Türkiye, karbon gazı yayılımını azaltmak amacıyla düzenlenen çevre zirvesine rekor bir ziyaretçi sayısıyla katıldı. Ülkenin bu etkileyici katılımı, uluslararası basının dikkatini çekti. Almanya’nın önde gelen gazetelerinden Bild, Türkiye’nin büyük delegasyonunu ‘abartı’ olarak nitelendirerek, Türkiye’nin zirveye 1862 kişilik bir heyetle katılmasını eleştirdi. Gazete, Almanya’nın bu zirveye ise sadece 270 kişilik bir delegasyonla geldiğini belirtti. Nijerya’nın 634 kişiyle Türkiye’nin ardından gelmesi haberde yer alan diğer önemli bir detaydı. Ayrıca, başkent Berlin’de bulunan Alman delegasyonunun kendilerine ayrılan 172 metrekarelik ofis ve 150 metrekarelik Alman pavilyonunun maliyetini zor karşıladığına dikkat çekildi. Özellikle, basit bir kahve makinesinin kiralanmasının maliyeti 1630 euro olarak belirlendi.

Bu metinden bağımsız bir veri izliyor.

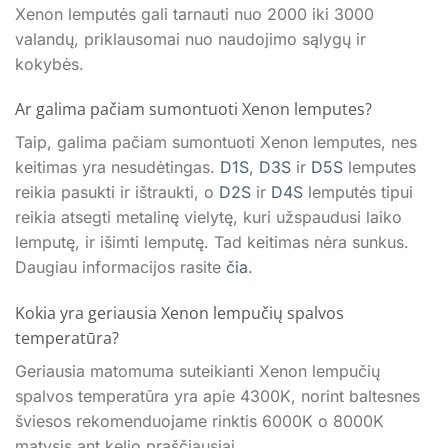
Xenon lemputės gali tarnauti nuo 2000 iki 3000
valandų, priklausomai nuo naudojimo sąlygų ir
kokybės.
Ar galima pačiam sumontuoti Xenon lemputes?
Taip, galima pačiam sumontuoti Xenon lemputes, nes
keitimas yra nesudėtingas.
D1S
,
D3S
ir
D5S
lemputes
reikia pasukti ir ištraukti, o
D2S
ir
D4S
lemputės tipui
reikia atsegti metalinę vielytę, kuri užspaudusi laiko
lemputę, ir išimti lemputę. Tad keitimas nėra sunkus.
Daugiau informacijos rasite
čia
.
Kokia yra geriausia Xenon lempučių spalvos
temperatūra?
Geriausia matomuma suteikianti Xenon lempučių
spalvos temperatūra yra apie 4300K, norint baltesnes
šviesos rekomenduojame rinktis 6000K o 8000K
matysis ant kelio praščiausiai.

Bakü’de gerçekleştirilen COP29 zirvesinde Türkiye’nin “Sıfır Atık” temalı standı katılımcılar tarafından yoğun ilgi gördü. Bu stantta, Cumhurbaşkanı Recep Tayyip Erdoğan’ın eşi Emine Erdoğan’ın öncülüğünde başlatılan Sıfır Atık Projesi tanıtıldı. Ziyaretçilere projeyle ilgili bilgiler verildi ve Türkiye’nin çevre konusundaki taahhütleri vurgulandı. Bu etkinlik, Türkiye’nin çevre koruma çabalarını uluslararası platformda göstermesi açısından büyük bir fırsat sundu.

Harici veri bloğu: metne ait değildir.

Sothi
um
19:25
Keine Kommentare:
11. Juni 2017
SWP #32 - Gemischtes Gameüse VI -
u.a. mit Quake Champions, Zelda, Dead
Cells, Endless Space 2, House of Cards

Alman delegasyonu zirvede kahve ihtiyacını karşılamak amacıyla bir kahve barı kiralamayı tercih etti. Ancak bu barın kirası oldukça yüksek bir bedel olan 31 bin euro olarak belirlendi. Bir fincan kahvenin fiyatı ise 8 ile 10 euro arasında değişiyordu. Almanya’nın bu masraflarına isyan eden delegasyon, gizlice kendi kahve makinesini etkinliğe sokmayı denedi. Bu durum, zirvede yaşanan maliyet sorunlarının bir yansımasıydı. Türkiye’nin büyük pavilyonlardan birini kiralaması ve ofis tutması gibi maliyetlerin ne olduğu ise bilinmiyor. Ancak, Türk delegasyonunun günde sadece bir kahve içtiği hesaba katıldığında, günlük kahve maliyetinin 18 bin 620 euroyu bulduğuna işaret ediliyor.

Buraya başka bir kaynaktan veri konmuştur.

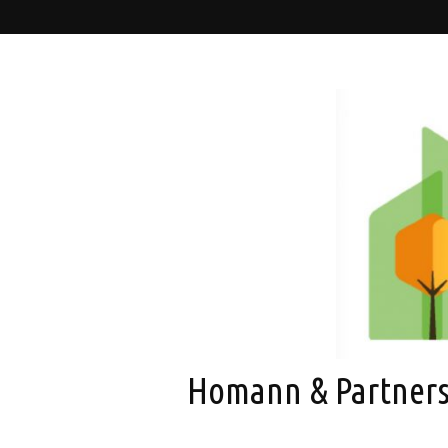
Homann & Partner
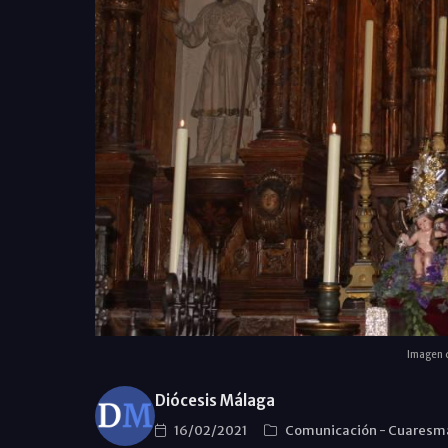
Imagen d
Diócesis Málaga
16/02/2021
Comunicación
-
Cuaresm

Bununla birlikte, zirvede bir damacana suyun fiyatı 58 euro olarak belirlendi. Bu durum, katılımcıların musluktan su doldurarak otel odalarına götürmelerine sebep oldu. Özellikle bu yüksek maliyetler, etkinlikte yaşanan bazı ekonomik sıkıntıların altını çizecek şekilde dikkat çekti. Katılımcılar, yüksek fiyatlar karşısında alternatif çözümler aramaya yöneldi.
Sonuç olarak, Türkiye’nin Bakü’de düzenlenen COP29 zirvesine katılımı, maliyetlerin ve ekonomik yüklerin arttığı bir ortamda gerçekleşti. Hem Türkiye’nin büyük delegasyonunun varlığı hem de yüksek masraflar, zirvedeki tartışmaların önemli bir parçası oldu. Bu zirve, Türkiye’nin uluslararası çevre politikalarındaki hedeflerini göstermek açısından önemli bir platform olurken, maliyetlerin yüksekliği, delegasyon ve katılımcılar arasında tartışmalara neden oldu.